Und dazu dann jetzt eben das BVerfG, das keine Verletzung von Art. 97 GG sieht:
„Nach diesen Maßstäben ist die Verurteilung des Beschwerdeführers wegen Rechtsbeugung verfassungsrechtlich nicht zu beanstanden. Der Beschwerdeführer hat seine Entscheidungen nicht allein an Gesetz und Recht ausgerichtet.
a) Die einschränkende Auslegung des § 339 StGB, nach der sich ein Richter einer Rechtsbeugung nur schuldig mache, wenn er sich „bewusst in schwer wiegender Weise von Recht und Gesetz entfernt“ (vgl. BGH, Urteil vom 22. Januar 2014 – 2 StR 479/13 -, BGHSt 59, 144 <147 Rn. 9> m.w.N.), wahrt die Unabhängigkeit des Richters. Weil dem Richter die besondere Bedeutung der verletzten Norm für die Verwirklichung von Recht und Gesetz im Tatzeitpunkt bewusst gewesen sein muss, ist sichergestellt, dass eine Verurteilung nicht schon wegen einer – sei es auch bedingt vorsätzlichen – Rechtsverletzung erfolgt, sondern erst dann, wenn der Richter sich bei seiner Entscheidung nicht allein an Gesetz und Recht orientiert. Dies ist hier der Fall. Die Urteilsfeststellungen belegen ausreichend, dass – neben anderen Motiven – der Wunsch, die Bußgeldbehörde und die Staatsanwaltschaft zu disziplinieren, mitbestimmend für die grob fehlerhafte Rechtsanwendung des Beschwerdeführers war.
b) Die unvertretbare Rechtsanwendung des Beschwerdeführers ist auch nicht ausschließlich auf eine lang andauernde Arbeitsüberlastung zurückzuführen; nicht jedes Fehlverhalten, das sich als Reaktion auf eine chronische Überlastung erweist, wird den Rechtsbeugungstatbestand erfüllen.
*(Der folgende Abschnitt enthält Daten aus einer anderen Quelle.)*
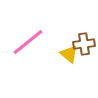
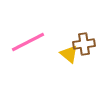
pink line: rotated 12 degrees clockwise
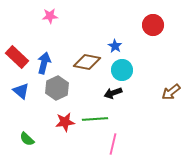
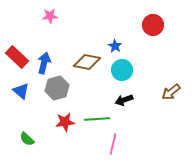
gray hexagon: rotated 10 degrees clockwise
black arrow: moved 11 px right, 7 px down
green line: moved 2 px right
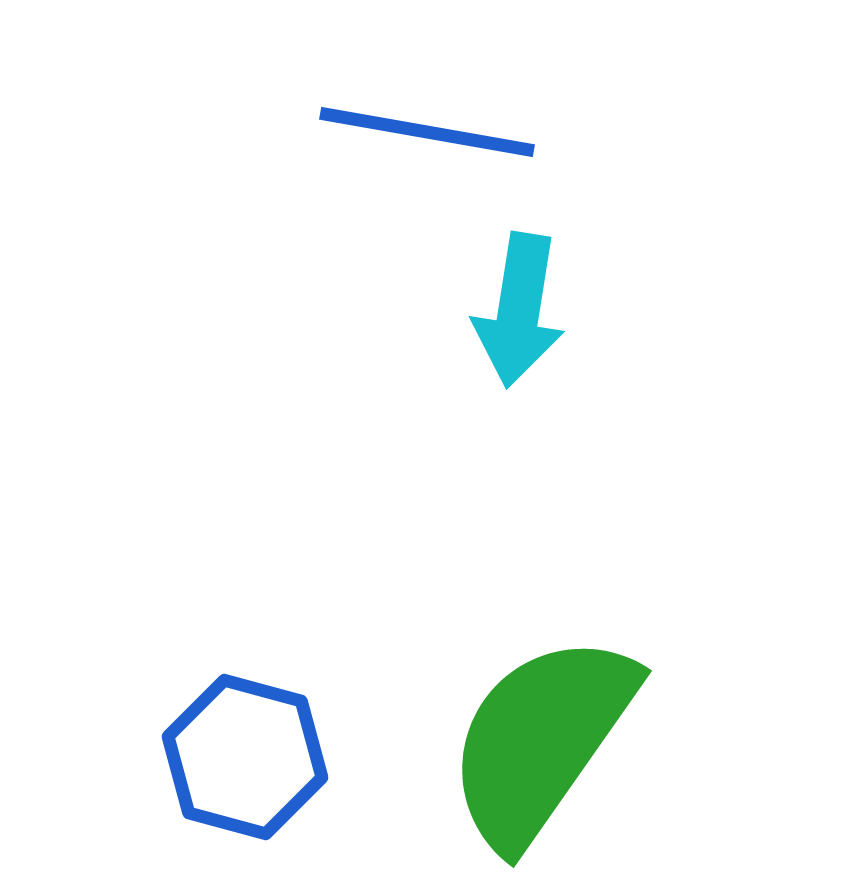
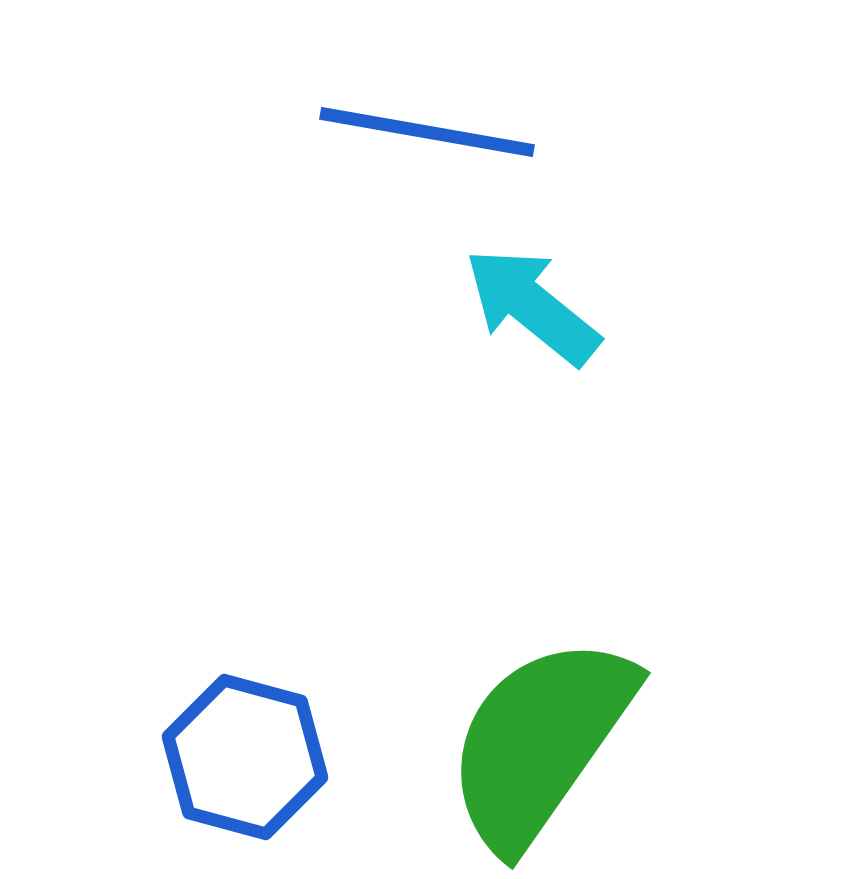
cyan arrow: moved 13 px right, 4 px up; rotated 120 degrees clockwise
green semicircle: moved 1 px left, 2 px down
Die richterliche Unabhängigkeit ist als solche zwar nicht Schutzgut des § 339 StGB (vgl. Fischer, StGB, 63. Aufl. 2016, § 339 Rn. 2 m.w.N.). Der Rechtsbeugungstatbestand stellt sich vielmehr als Gegenstück zur richterlichen Unabhängigkeit dar; die Vorschrift zielt auf die Sicherung und Wahrung der Verantwortlichkeit des Richters und die Achtung von Recht und Gesetz auch durch den Richter selbst (vgl. Uebele, in: Münchener Kommentar zum StGB, 2. Aufl. 2014, § 339 Rn. 1 m.w.N.; zur Notwendigkeit der Einschränkung des Tatbestandes mit Blick auf Art. 97 GG siehe aber nur Fischer, StGB, 63. Aufl. 2016, § 339 Rn. 26 ff.). Die Verwirklichung dieser Zielsetzung setzt jedoch voraus, dass dem zur Entscheidung berufenen Richter ausreichend Zeit zu einer allein an Recht und Gesetz orientierten Bearbeitung des Falles zur Verfügung steht. Nur wenn dies gewährleistet ist, kann der Richter seiner persönlichen Verantwortung gerecht werden. Dabei wird stets die konkrete, subjektive Belastungssituation des Richters in den Blick zu nehmen sein. Eine Orientierung allein an vermeintlich objektiven, durchschnittlichen Bearbeitungszeiten genügt dem nicht.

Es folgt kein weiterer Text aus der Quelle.